Stephen Glass, whose ethical missteps at The New Republic and other magazines were recounted in the film "Shattered Glass" and an autobiographical novel, has challenged the bar committee's decision to deny him a license to practice law, the San Francisco Chronicle (http://bit.ly/sfh2je ) reported Monday.
Glass attended law school at Georgetown University and passed California's bar exam in 2007. His application for an attorney's license was turned down by the state's Committee of Bar Examiners, which judged him morally unfit for his new profession.
But an independent state bar court ruled in Glass's favor in July and the California Supreme Court has since agreed to hear the committee's appeal. No date for oral arguments has been set.
The bar association's lawyers said in written filings that even though Glass' transgressions occurred when he was in his 20s, his attempts at atonement were inadequate and in some cases coincided with the publication of his novel. They faulted him for never compensating anyone who was hurt by his falsehoods.
Law and journalism "share common core values ? trust, candor, veracity, honor, respect for others," Rachel Grunberg, a lawyer for the State Bar of California, told the Chronicle. "He violated every one of them."
The bar court that overruled the committee in July was persuaded, however, that Glass was genuinely repentant and had been rehabilitated.

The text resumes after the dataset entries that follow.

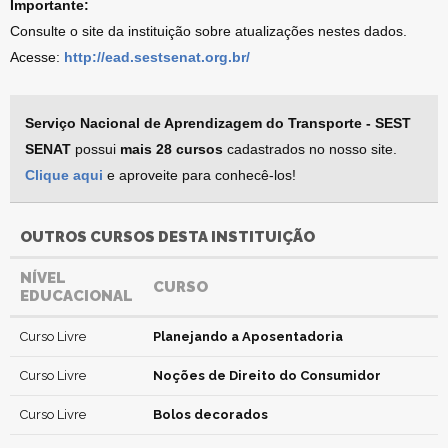
Importante:
Consulte o site da instituição sobre atualizações nestes dados.
Acesse:
http://ead.sestsenat.org.br/
Serviço Nacional de Aprendizagem do Transporte - SEST
SENAT
possui
mais 28 cursos
cadastrados no nosso site.
Clique aqui
e aproveite para conhecê-los!
OUTROS CURSOS DESTA INSTITUIÇÃO
NÍVEL
CURSO
EDUCACIONAL
Curso Livre
Planejando a Aposentadoria
Curso Livre
Noções de Direito do Consumidor
Curso Livre
Bolos decorados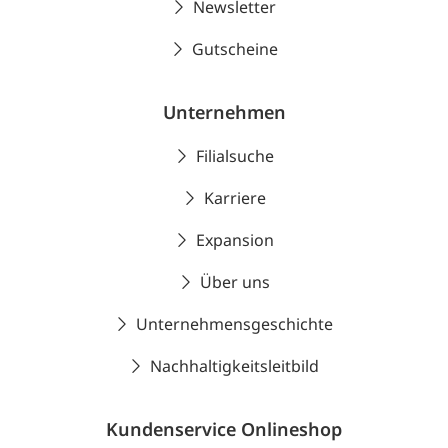
Newsletter
Gutscheine
Unternehmen
Filialsuche
Karriere
Expansion
Über uns
Unternehmensgeschichte
Nachhaltigkeitsleitbild
Kundenservice Onlineshop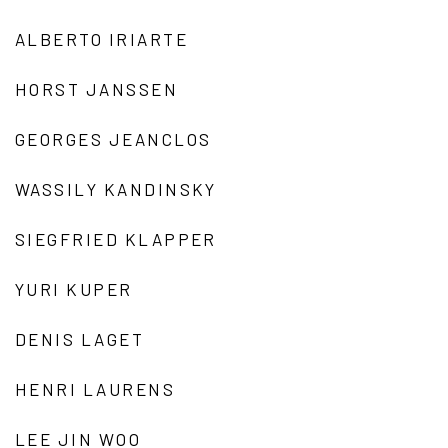
ALBERTO IRIARTE
HORST JANSSEN
GEORGES JEANCLOS
WASSILY KANDINSKY
SIEGFRIED KLAPPER
YURI KUPER
DENIS LAGET
HENRI LAURENS
LEE JIN WOO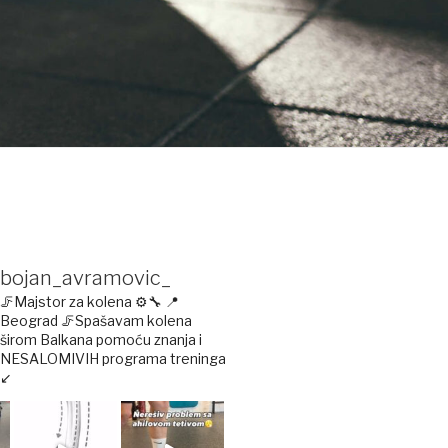
bojan_avramovic_
🦵Majstor za kolena ⚙️🔧
📍
Beograd
🦵Spašavam kolena
širom Balkana pomoću znanja i
NESALOMIVIH programa treninga
↙️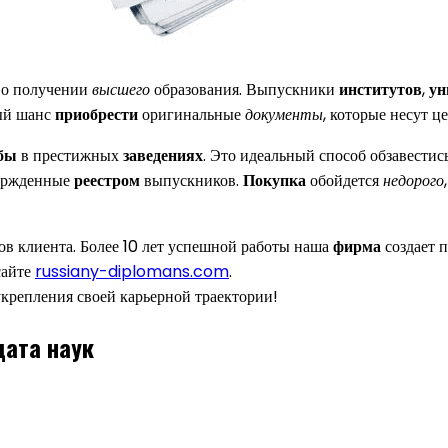
 о получении
высшего
образования. Выпускники
институтов
,
ун
ный шанс
приобрести
оригинальные
документы
, которые несут ц
бы
в престижных
заведениях
. Это идеальный способ обзавест
вержденные
реестром
выпускников.
Покупка
обойдется
недорого
ов клиента. Более 10 лет успешной работы наша
фирма
создает 
сайте
russiany-diplomans.com
.
укрепления своей карьерной траектории!
ата наук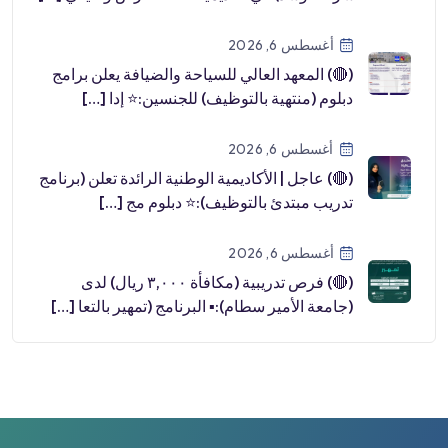
أغسطس 6, 2026
(🔴) المعهد العالي للسياحة والضيافة يعلن برامج
دبلوم (منتهية بالتوظيف) للجنسين:⭐️ إدا […]
أغسطس 6, 2026
(🔴) عاجل | الأكاديمية الوطنية الرائدة تعلن (برنامج
تدريب مبتدئ بالتوظيف):⭐️ دبلوم مج […]
أغسطس 6, 2026
(🔴) فرص تدريبية (مكافأة ٣,٠٠٠ ريال) لدى
(جامعة الأمير سطام):▪️ البرنامج (تمهير بالتعا […]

His appeal included character references from 22 witnesses, including two judges who had employed him, two psychiatrists, and Martin Peretz, who owned The New Republic when Glass' deception occurred.
In his own statement to the bar, Glass said he was "greatly ashamed and remorseful about my lying" but "forthright and candid about my years of misconduct."
Glass tried to become a lawyer in New York after he passed that state's bar exam in 2003, but withdrew his application when his request for moral character approval from the New York bar languished.
Now 39, Glass works as a law clerk at a Beverly Hills firm. His lawyers did not immediately respond to telephone and email messages for comment Monday.